Agricultural operators are increasingly running the risk of being underinsured for their farm equipment due to rapidly rising used and new machinery prices and product scarcity.
farm equipment

The quick increase in used equipment prices means the farm equipment coverage for that harvester you bought last year may not be enough to purchase a comparable used machines should yours be totaled in an accident. This relatively recent phenomenon has left many farmers paying out of pocket because their policy limits have not changed to account for the higher replacement value.

Here’s a look at what’s happening and how to best protect your operation.

 

Scarcity and rising costs

At the root of the problem are rapidly rising new farm equipment prices, driven by higher manufacturing costs, including:

  • Semiconductor shortages
  • New tariffs on key inputs like steel, aluminum and imported parts
  • Surging freight costs
  • Supply chain problems that interrupt production and create parts scarcity

 

A recent study by Associate Professor Brian Mills of the University of Mississippi’s Department of Agricultural Economics found that major machinery prices have climbed well above inflation between 2019 and 2025:

  • A 200–249 horsepower tractor increased from about $191,000 to $327,000, while per-acre costs rose from $27.24 to $41.11, assuming 2,000 acres of use.
  • Cotton picker prices climbed from $777,000 to $1.1 million, pushing costs from $126.35 to $189.34 per acre.
  • The price of a 12-row planter rose from $76,800 to $123,600, increasing per-acre costs from $12.26 to $19.76.

 

As a result, more operators have gravitated toward used farm equipment. But many are surprised by persistently high prices for older machinery, which can be a rude awakening when they need to buy replacement equipment.

Much of this equipment is made in batches, meaning supply does not always meet demand. During these lulls in new equipment availability, prices for comparable used equipment rise, sometimes exceeding the price of new machines.

 

Insurance implications

Higher used equipment prices can leave farms in a bind if they file a claim and find that a machine’s replacement cost exceeds their policy limits.

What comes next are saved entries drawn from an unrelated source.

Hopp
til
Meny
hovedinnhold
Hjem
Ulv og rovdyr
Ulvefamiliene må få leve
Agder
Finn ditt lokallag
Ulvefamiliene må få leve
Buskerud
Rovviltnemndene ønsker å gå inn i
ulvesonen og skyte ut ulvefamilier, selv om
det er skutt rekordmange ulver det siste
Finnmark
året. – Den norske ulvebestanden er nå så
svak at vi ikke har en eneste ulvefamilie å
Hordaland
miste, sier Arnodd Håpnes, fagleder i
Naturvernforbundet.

With that in mind, it’s important to meet with us before renewal to better estimate replacement costs. Two important pitfalls to avoid are:

  • The coinsurance trap. Most policies require you to insure your equipment up to a specific percentage of its true value, typically 80%. If inflation pushes up the market value of your used tractor but your policy limits remain low, your insurer may pay only a proportionate share of the loss or revert to an actual cash value settlement.
  • Actual cash value shortfalls. An ACV policy pays the replacement cost minus depreciation. If used equipment prices are heavily inflated, your payout may fall far short of what it costs to buy an equivalent used machine today. 

 

To protect your cash flow and safeguard your operation against sudden equipment losses, start by taking an inventory of your equipment and obtaining current values of similarly aged and used machinery from equipment auctions and other sources.

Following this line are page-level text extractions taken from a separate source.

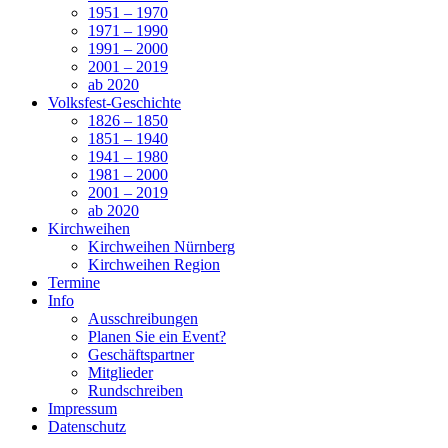
1951 – 1970
1971 – 1990
1991 – 2000
2001 – 2019
ab 2020
Volksfest-Geschichte
1826 – 1850
1851 – 1940
1941 – 1980
1981 – 2000
2001 – 2019
ab 2020
Kirchweihen
Kirchweihen Nürnberg
Kirchweihen Region
Termine
Info
Ausschreibungen
Planen Sie ein Event?
Geschäftspartner
Mitglieder
Rundschreiben
Impressum
Datenschutz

Work with us to establish the most protective payout structure. You have three coverage options:

  • Replacement cost — Covers the exact cost of buying a comparable new machine with no deductions for age or wear.
  • Agreed value policies —Ideal for specialized or vintage equipment. You and your carrier lock in a specific value upfront, bypassing standard depreciation limits. 
  • Actual cash value — Pays what the equipment is worth at the time of loss, minus depreciation. If a 10-year-old tractor is destroyed, you will receive only its depreciated market value rather than what it costs to buy a new one. This may not be enough given the rise in used equipment prices.